None of that surprised those who have been watching her closely.
“Sammy’s confidence is growing, matched by the experience that she gets out there,” U.S. coach Jill Ellis said. “She’s a dynamic player that can impact a game. And you go to the World Cup, your midfield, you need to have players that can score goals from distance, that can get in the box. There’s versatility in Sam.”
Teammate Julie Ertz was more succinct.
“Sam’s unbelievably powerful,” she said.
Yet, 24 hours before the opener she appeared unlikely to start. A healthy Lindsey Horan figured to team with Ertz in the midfield. But when Ellis decided to sit center back Becky Sauerbrunn because of a quadriceps issue, Ertz took her spot, opening one for Mewis.

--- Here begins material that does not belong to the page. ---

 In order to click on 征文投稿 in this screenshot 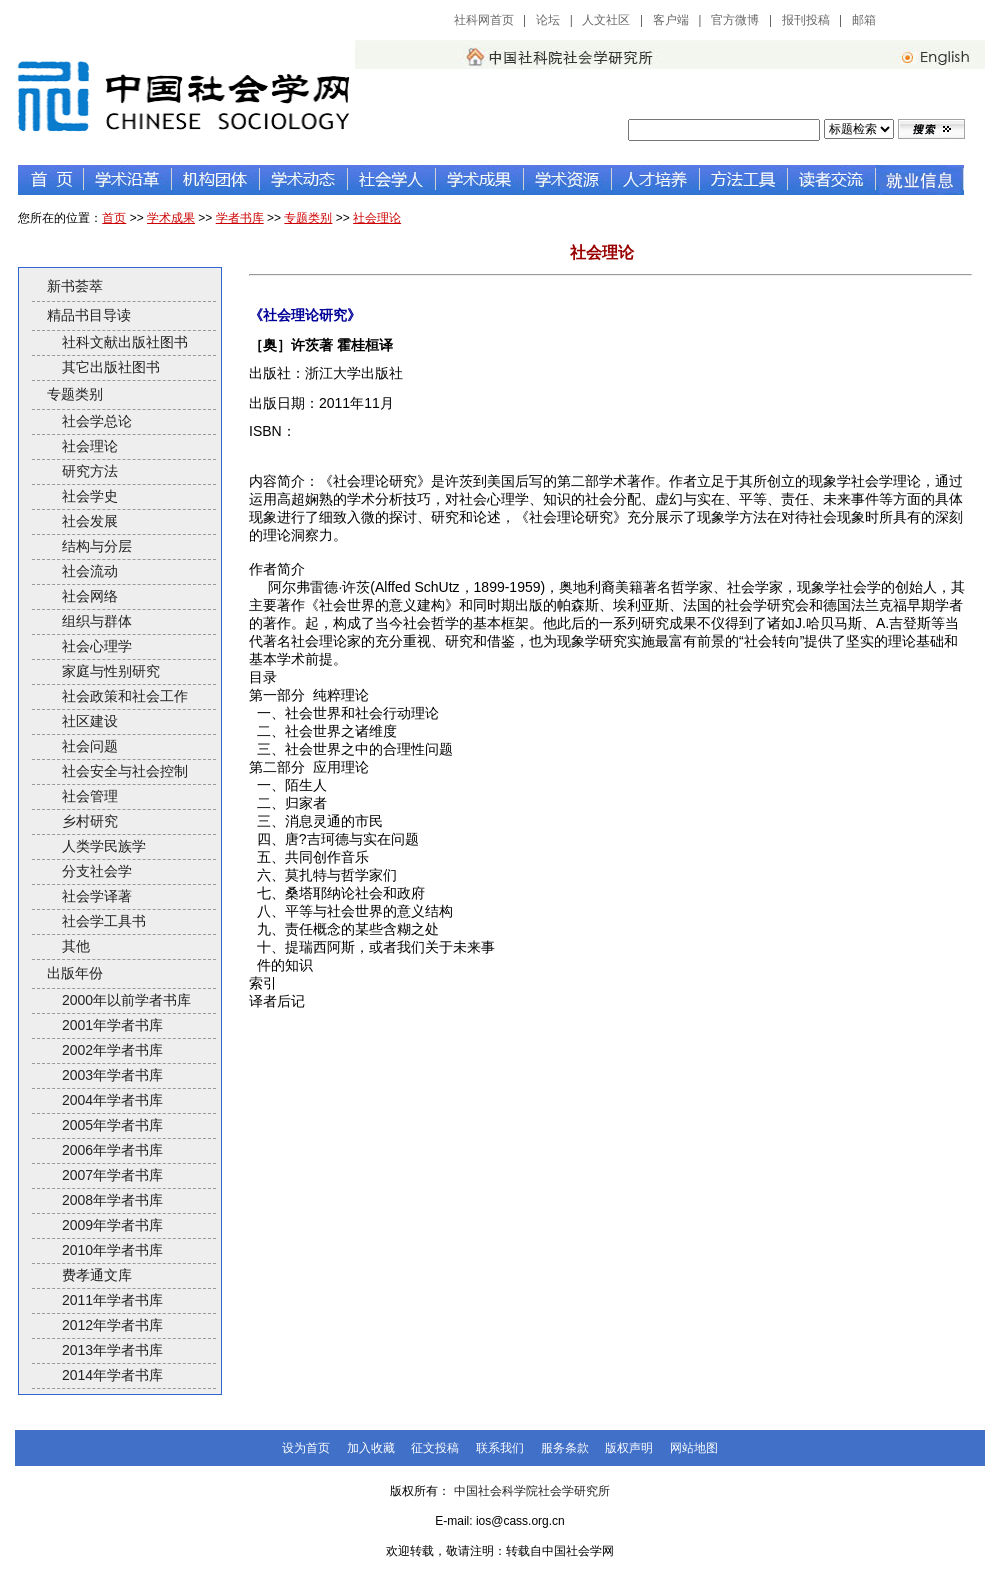 , I will do `click(435, 1448)`.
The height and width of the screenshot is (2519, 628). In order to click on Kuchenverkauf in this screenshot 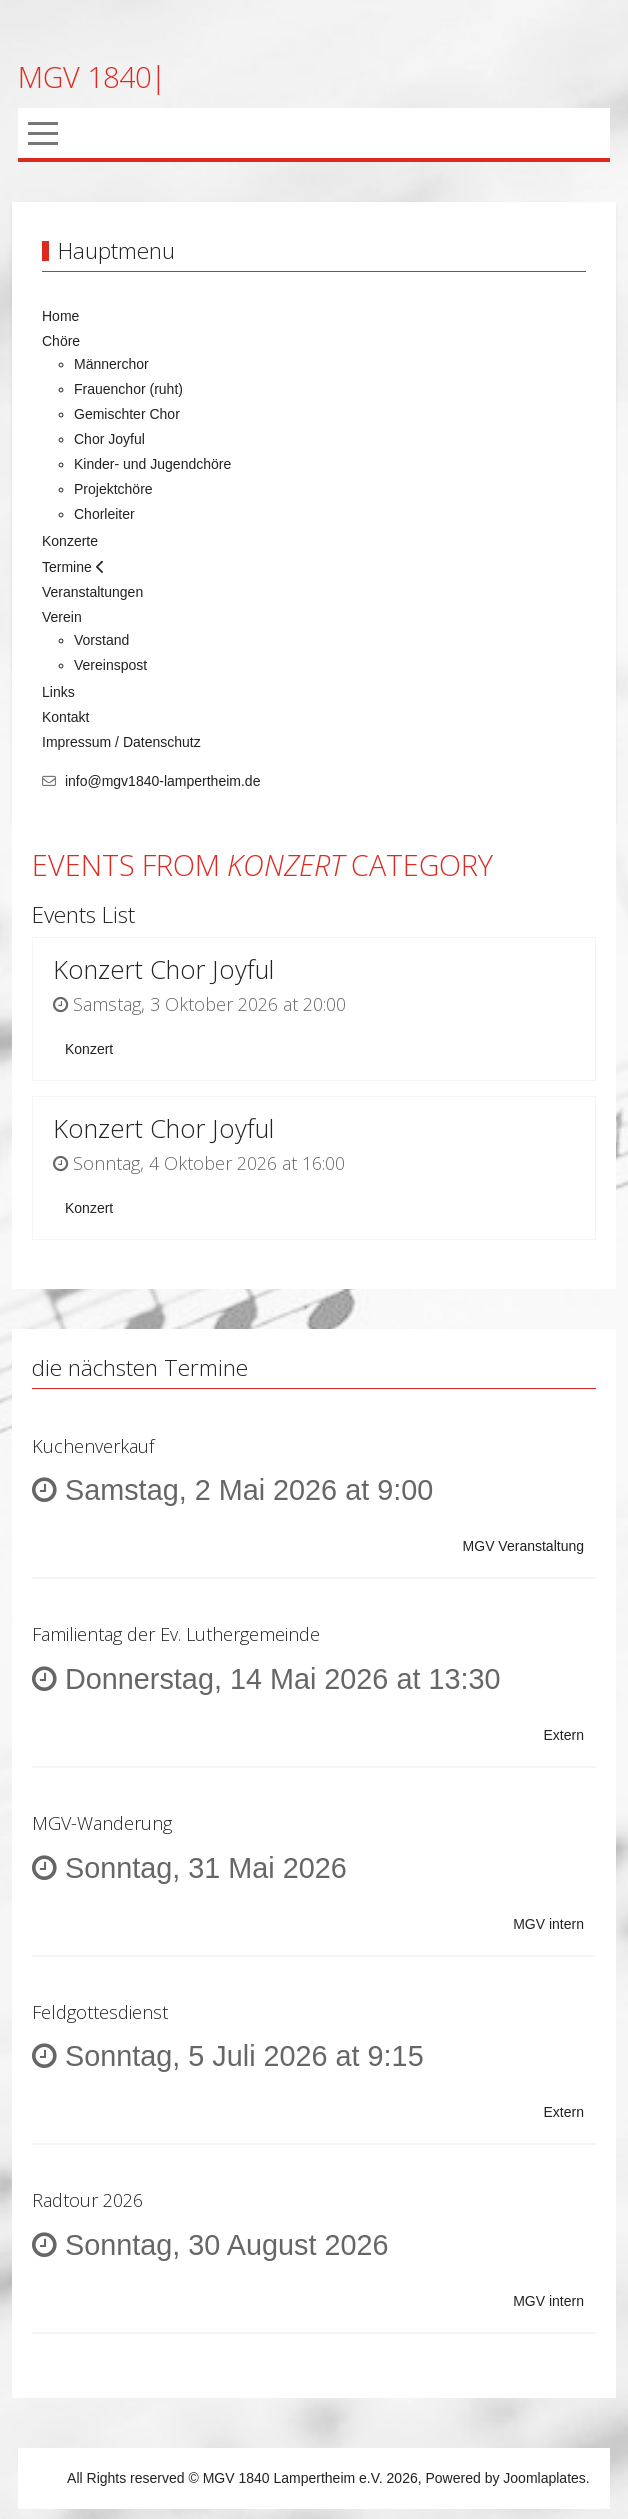 , I will do `click(93, 1446)`.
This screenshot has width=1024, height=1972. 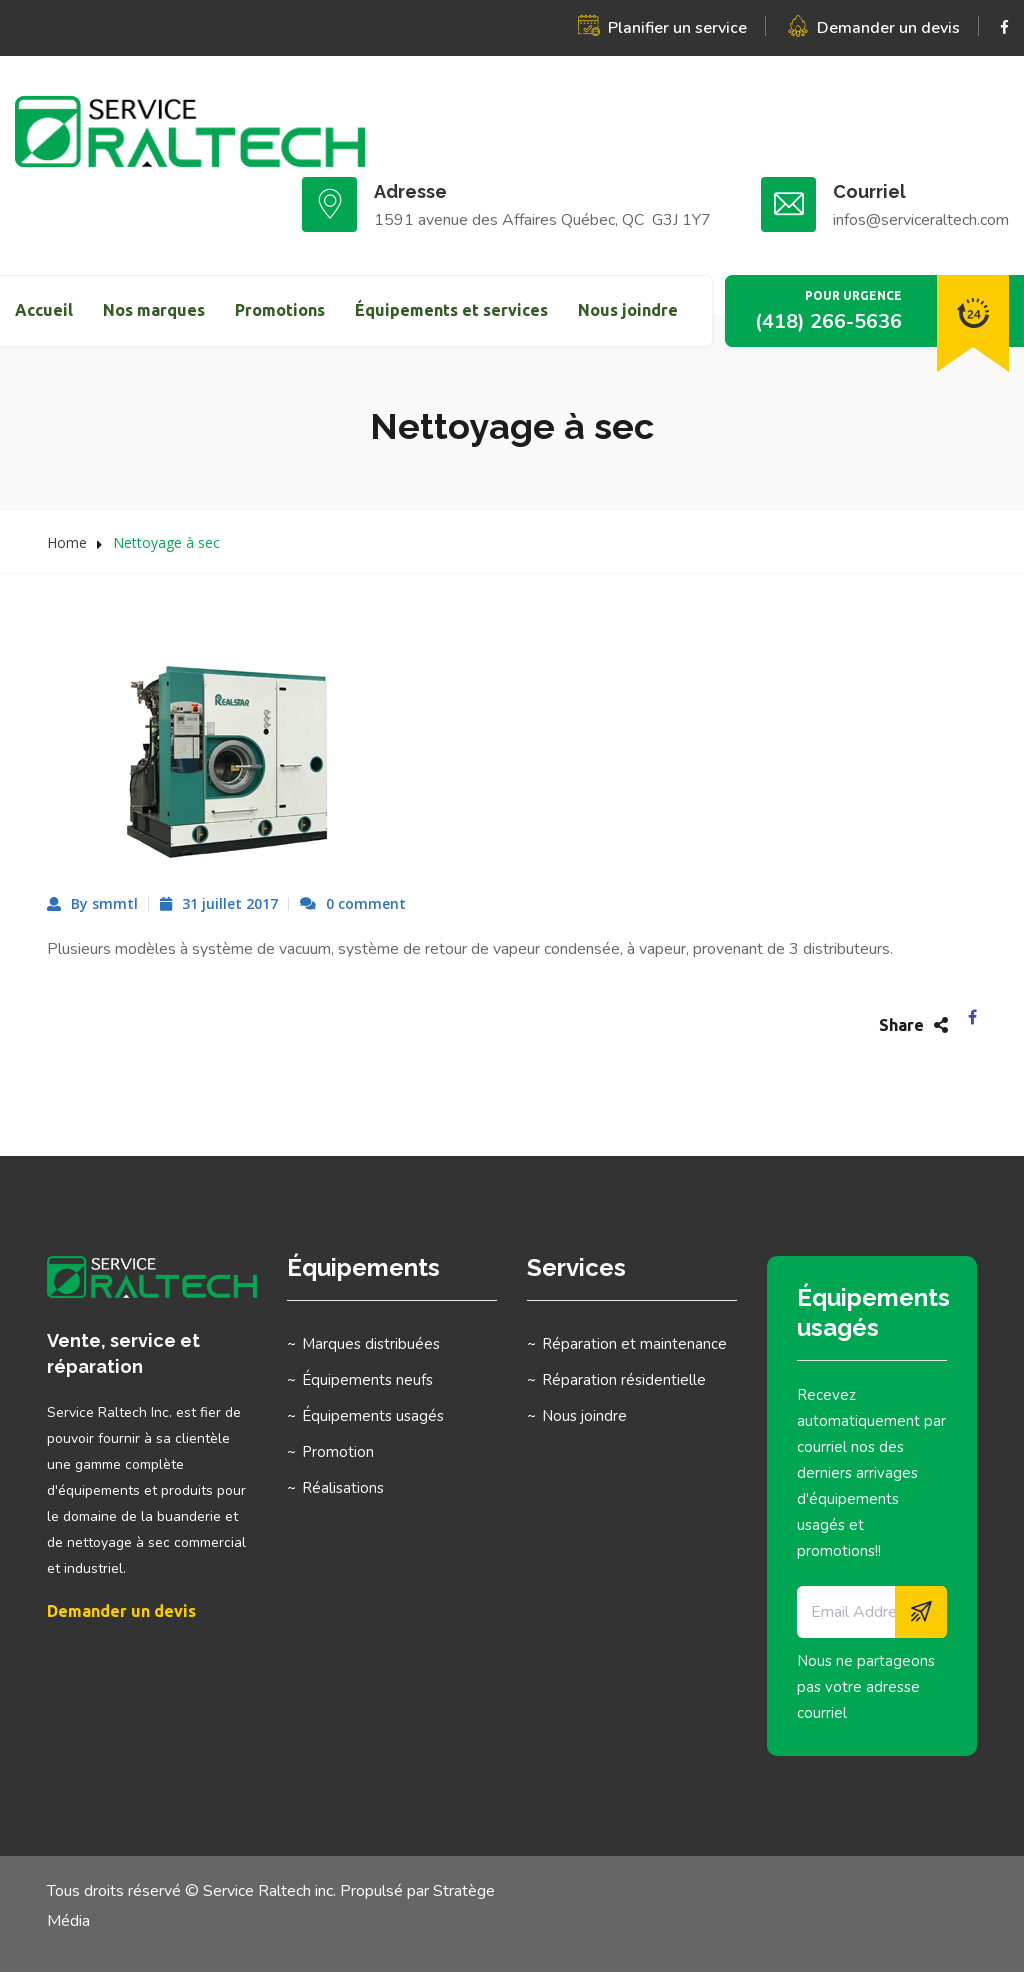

An alternate on the 2016 Olympic team, Mewis has played 32 games in the 2½ years since, six fewer than former UCLA teammate Abby Dahlkemper, who made her World Cup debut Tuesday as well. Mewis and Dahlkemper, who both play for the North Carolina Courage in the NWSL and became fixtures with the national team at about the same time, have come to lean on one another since their college days.
“It helps having a familiar face in Sam,” Dahlkemper said. “We’ve been through it all together, the ups and downs. So that’s really helpful.”
“It’s been great to have somebody that knows me really well, that I can trust, that is sort of like a confidant,” she said. “Our friendship has been really valuable for me. It’s like a piece of home all the time.”
Mewis and Dahlkemper are two of eight UCLA players or coaches on four Women’s World Cup rosters, a list that includes Ellis, a former Bruin coach, and former player Mallory Pugh, who had a goal and an assist in her World Cup debut Tuesday.
UCLA coach Amanda Cromwell, a member of the 1995 U.S. World Cup team, said asking her to pick a favorite from among her former players is like asking a parent to pick a favorite child. But she admitted she has an affinity for the American players.
“Obviously, playing for the USA, I have that pride. I know what it means to wear the red, white and blue and stand there for the anthem,” Cromwell said. “It definitely feels like a parent moment where I’m just proud.”
When FIFA set a target of 1 billion global TV viewers for this Women’s World Cup, that seemed about as likely as Thailand posting a shutout. Turns out there was reason to think big.
The U.S.’s group-play opener, played in the middle of a weekday afternoon, averaged 2.626 million viewers on Fox, making it the most-watched English-language soccer telecast in the U.S. since last year’s men’s World Cup final. And Brazil’s first game did even better in its home market, with a combined 19.3 million viewers tuning in on Globo and SporTV.
The audience peaked at 22.3 million viewers, accounting for half of all Brazilian TV viewers in that time period. The only Women’s World Cup broadcast to do better with a domestic audience was the 2015 final between the U.S. and Japan, which drew a combined 27 million U.S. viewers on Fox and Telemundo.
Speaking of TV viewers, the early World Cup starts are hardly optimal for bar owners in the U.S., so a Miami restaurant concocted a number of promotions in hopes of luring customers.
It probably sounded like a good idea at the time, but one of the offers nearly drove American Social out of business. The bar offered free shots to everyone in the place for every U.S. goal.